Prosta odpowiedź na to pytanie mogłaby być „świętym Graalem” zarówno dla tych, którzy już są w swingerskim stylu życia, jak i dla tych, którzy są nim zaciekawieni. Nie powinno to być zbyt trudne, prawda? Znalezienie swingersów w miejscach publicznych? Przecież wiemy, że „oni” gdzieś tam są. Jakby się zastanowić, „oni” mogliby być teraz z nami. Na tym rejsie, w tym kurorcie, w tym samolocie, w tej restauracji, w tym barze, w tym biurze, w tym kościele, a może nawet w tym sąsiedztwie. Heck, „oni” mogą być nawet w tej rodzinie (przepraszam, musiałem tam pójść)!
Większość grzecznych ciekawostek o innych zaczyna się od rutynowych pytań i jeśli jesteśmy szczerzy, odpowiedzi, które naprawdę nie są tak ekscytujące. Jaka jest twoja ulubiona drużyna? Do jakiego kościoła uczęszczasz?
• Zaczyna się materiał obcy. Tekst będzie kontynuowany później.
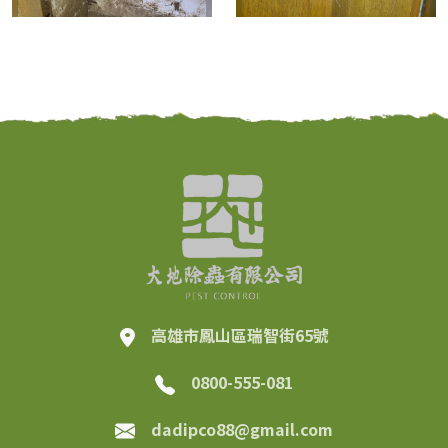
高雄市鳳山區瑞智街65號
0800-555-081
dadipco88@gmail.com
Czym się zajmujesz zawodowo? Gdzie mieszkasz? Czy masz dzieci? Jak długo jesteście razem? Skąd Pan/Pani pochodzi? Co robicie rekreacyjnie?
Spróbujmy więc. „Czy wy dwoje jesteście swingersami?”
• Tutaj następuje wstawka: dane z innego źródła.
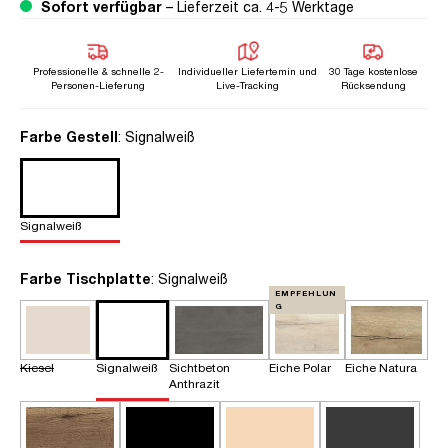
Sofort verfügbar
– Lieferzeit ca. 4-5 Werktage
Professionelle & schnelle 2-
Individueller Liefertemin und
30 Tage kostenlose
Personen-Lieferung
Live-Tracking
Rücksendung
auswählen
Farbe Gestell
: Signalweiß
Signalweiß
auswählen
Farbe Tischplatte
: Signalweiß
EMPFEHLUN
G
Kiesel
Signalweiß
Sichtbeton
Eiche Polar
Eiche Natura
Anthrazit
Umm, tak. To nie wchodzi w grę.
Więc co z nadzieją, że „oni” nas znajdą? Czy to byłoby łatwiejsze? Zadaj sobie pytanie: jeśli para (która jest swingersem) zapyta cię, czy jesteś swingersem (i jesteś, ale nie wiesz, że oni są), czy odpowiedziałbyś „tak”? Z tego punktu widzenia też nie jest to takie proste. Powrót do starej deski kreślarskiej.
Dlaczego więc jest to tak trudne do przezwyciężenia? Proste. Jest to ryzyko fałszywego wyniku pozytywnego. Jedno błędne pytanie lub odpowiedź i już się ujawniłeś.
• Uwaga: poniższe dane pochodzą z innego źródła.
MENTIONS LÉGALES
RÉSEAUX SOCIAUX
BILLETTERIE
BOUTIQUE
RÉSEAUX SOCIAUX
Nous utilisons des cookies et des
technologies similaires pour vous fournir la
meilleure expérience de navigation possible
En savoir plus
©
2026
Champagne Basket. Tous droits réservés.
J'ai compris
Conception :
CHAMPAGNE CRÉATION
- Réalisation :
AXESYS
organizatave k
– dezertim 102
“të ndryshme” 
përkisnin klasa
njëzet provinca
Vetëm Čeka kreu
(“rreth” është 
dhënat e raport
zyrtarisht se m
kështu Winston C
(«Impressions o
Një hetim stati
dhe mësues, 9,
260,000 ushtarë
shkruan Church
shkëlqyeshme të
Musi być łatwiejszy sposób. Co powiesz na noszenie czarnej obrączki na prawym palcu lub innej „swingerskiej” biżuterii? Co powiesz na koszulkę z jednorożcem lub ananasa do góry nogami w koszyku na zakupy? Białe kamienie na końcu podjazdu? Cóż, te wszystkie pomysły wyglądają dobrze na papierze i są świetną zabawą do żartów, ale w rzeczywistości nie są one wymiernie skuteczne. Nosiliśmy czarne obrączki przez lata i mieliśmy tylko jedną parę, która o nie pytała (a oni NIE byli w stylu życia, więc kłamaliśmy)!
Jak wiele innych cech stylu życia, nie ma łatwej odpowiedzi na to pytanie, ani nie powinniśmy oczekiwać, że ją znajdziemy.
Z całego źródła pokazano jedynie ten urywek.